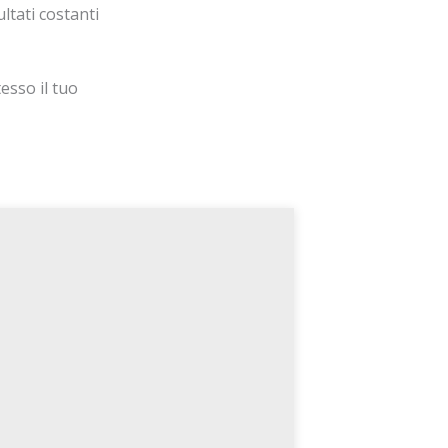
ltati costanti
esso il tuo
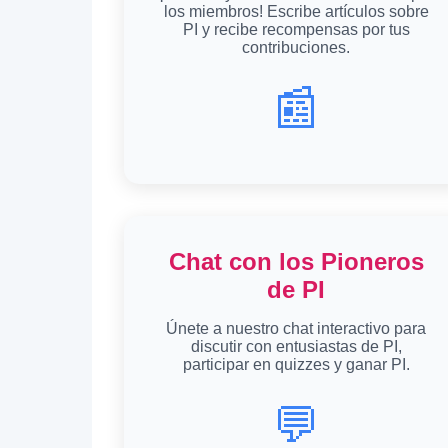
los miembros! Escribe artículos sobre
PI y recibe recompensas por tus
contribuciones.
📰
Chat con los Pioneros
de PI
Únete a nuestro chat interactivo para
discutir con entusiastas de PI,
participar en quizzes y ganar PI.
💬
____
Work item
The copy you produce must match the entries above exactly, except that it has no pictures.

Result
ltati costanti
esso il tuo
los miembros! Escribe artículos sobre
PI y recibe recompensas por tus
contribuciones.
📰
Chat con los Pioneros
de PI
Únete a nuestro chat interactivo para
discutir con entusiastas de PI,
participar en quizzes y ganar PI.
💬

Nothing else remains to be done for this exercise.